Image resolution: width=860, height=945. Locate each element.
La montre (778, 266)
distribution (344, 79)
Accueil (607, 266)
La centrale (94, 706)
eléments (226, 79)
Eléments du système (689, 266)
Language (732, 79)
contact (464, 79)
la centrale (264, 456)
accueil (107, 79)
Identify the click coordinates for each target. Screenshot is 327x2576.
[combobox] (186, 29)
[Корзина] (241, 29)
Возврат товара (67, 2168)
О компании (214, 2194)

--

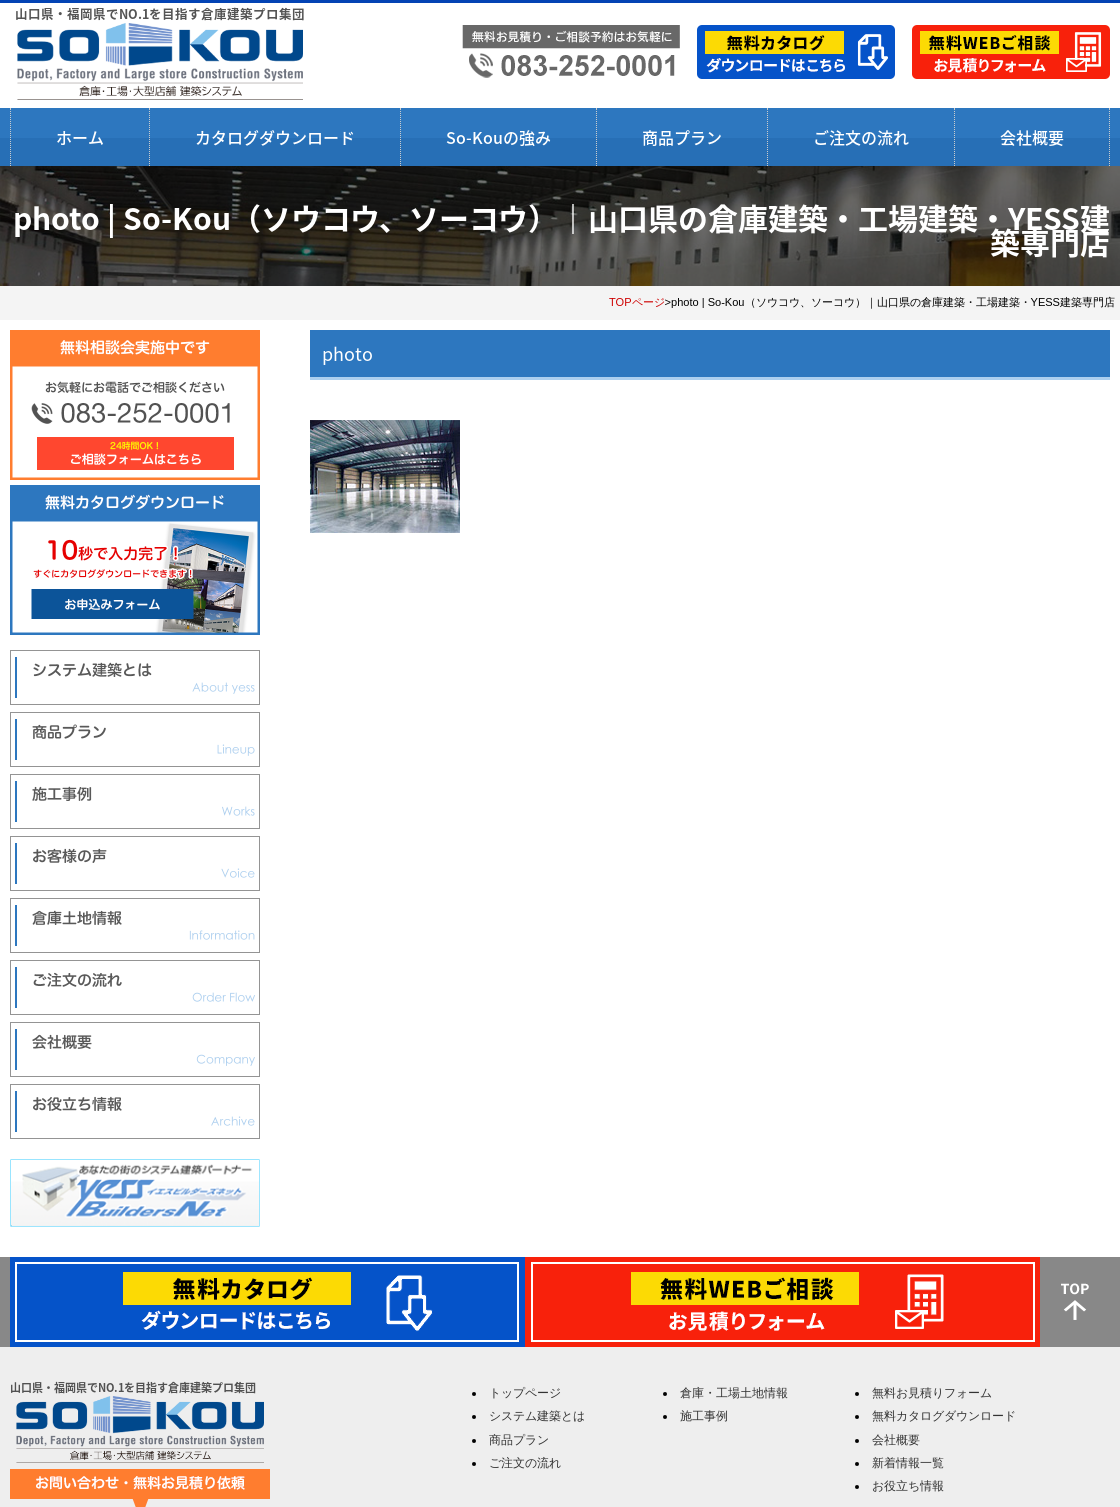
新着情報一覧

● **TASK BRIEF**: Every line above that has the string "each" needs to be copied.

● **ANSWER BOX**:
Image resolution: width=860, height=945. Locate each element.
Identify the click coordinates for each target. Screenshot is 327x2576.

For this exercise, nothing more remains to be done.